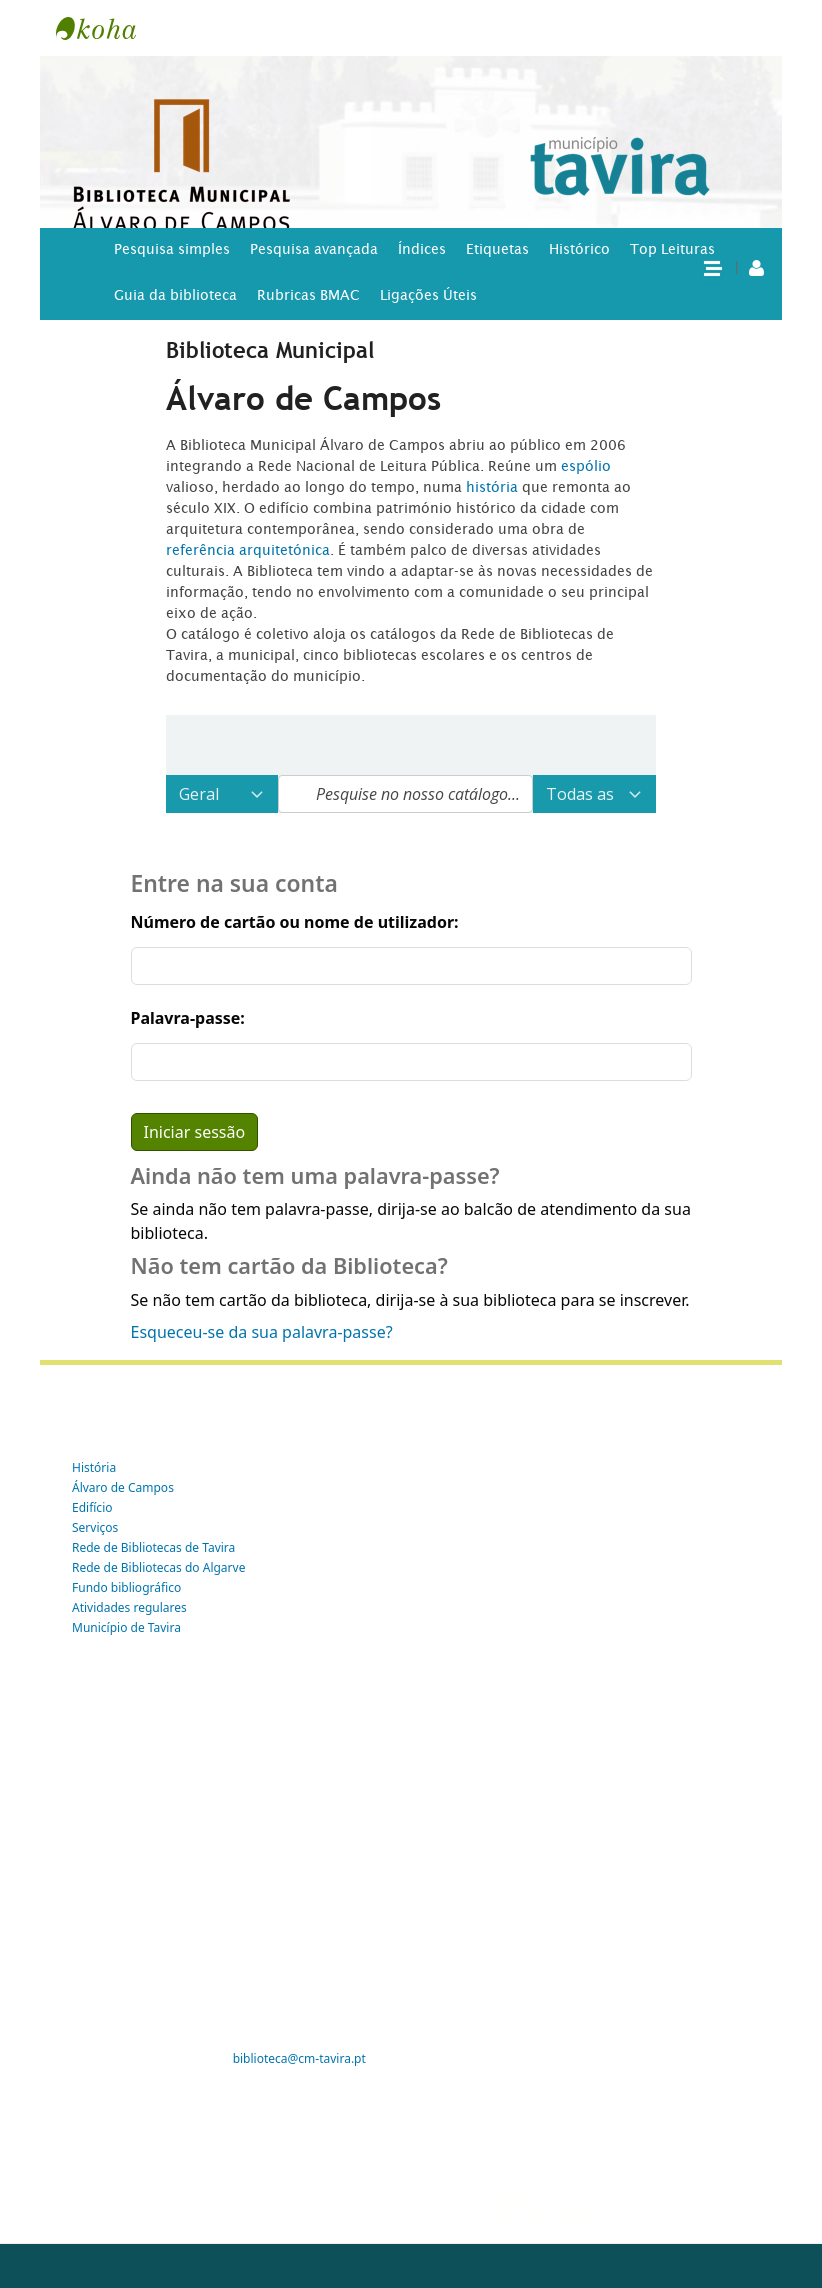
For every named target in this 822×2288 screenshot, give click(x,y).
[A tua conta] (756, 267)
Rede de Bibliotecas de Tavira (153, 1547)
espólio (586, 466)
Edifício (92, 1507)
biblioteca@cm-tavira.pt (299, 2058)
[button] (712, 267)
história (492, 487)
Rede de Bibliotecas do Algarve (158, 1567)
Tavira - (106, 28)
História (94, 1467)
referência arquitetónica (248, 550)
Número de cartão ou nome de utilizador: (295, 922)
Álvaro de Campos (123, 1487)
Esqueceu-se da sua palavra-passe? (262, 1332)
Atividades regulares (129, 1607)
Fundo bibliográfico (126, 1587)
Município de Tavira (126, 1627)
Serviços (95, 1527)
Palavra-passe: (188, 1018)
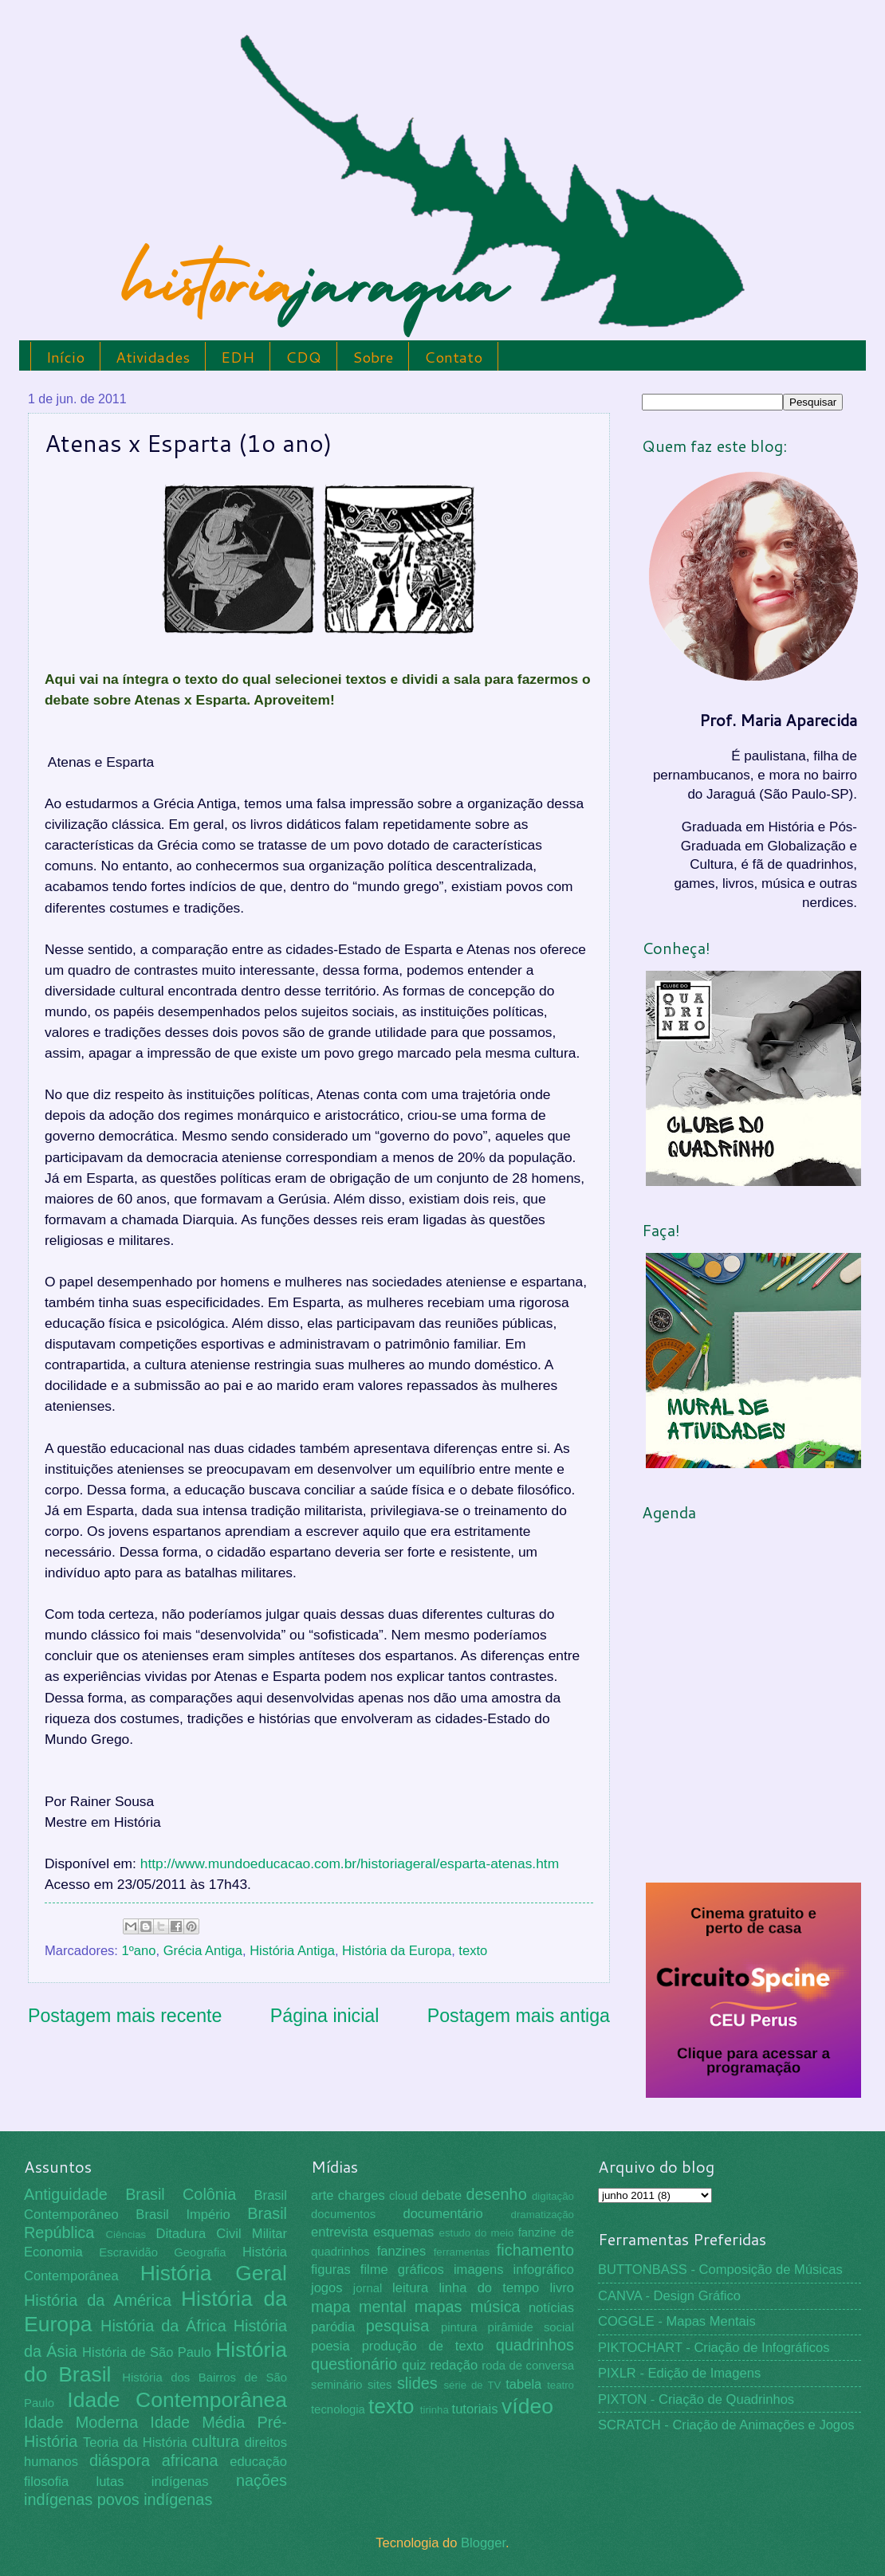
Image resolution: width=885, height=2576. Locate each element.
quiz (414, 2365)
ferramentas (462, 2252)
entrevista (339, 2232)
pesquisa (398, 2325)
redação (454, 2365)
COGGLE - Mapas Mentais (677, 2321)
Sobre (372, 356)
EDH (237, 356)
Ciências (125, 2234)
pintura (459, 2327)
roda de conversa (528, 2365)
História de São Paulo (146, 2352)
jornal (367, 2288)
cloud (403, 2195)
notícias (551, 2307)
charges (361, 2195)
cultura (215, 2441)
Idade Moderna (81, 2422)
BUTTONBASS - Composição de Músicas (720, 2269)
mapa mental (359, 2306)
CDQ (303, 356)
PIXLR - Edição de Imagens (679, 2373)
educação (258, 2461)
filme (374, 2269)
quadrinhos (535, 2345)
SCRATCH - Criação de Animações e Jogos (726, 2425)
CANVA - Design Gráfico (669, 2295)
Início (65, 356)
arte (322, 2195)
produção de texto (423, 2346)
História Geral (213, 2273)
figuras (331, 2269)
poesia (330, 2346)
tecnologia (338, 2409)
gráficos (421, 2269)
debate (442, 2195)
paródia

══════════════════════════════

Exercise instructions ▸ Beginning at the line with "Rede de Bibliotecas de Tavira (153, 1547)" and ending at the line with "Esqueceu-se da sua palavra-passe? (262, 1332)", reproduce each line of the data above exactly, and add no other lines.

Output below ▸
Rede de Bibliotecas de Tavira (153, 1547)
espólio (586, 466)
Edifício (92, 1507)
biblioteca@cm-tavira.pt (299, 2058)
[button] (712, 267)
história (492, 487)
Rede de Bibliotecas do Algarve (158, 1567)
Tavira - (106, 28)
História (94, 1467)
referência arquitetónica (248, 550)
Número de cartão ou nome de utilizador: (295, 922)
Álvaro de Campos (123, 1487)
Esqueceu-se da sua palavra-passe? (262, 1332)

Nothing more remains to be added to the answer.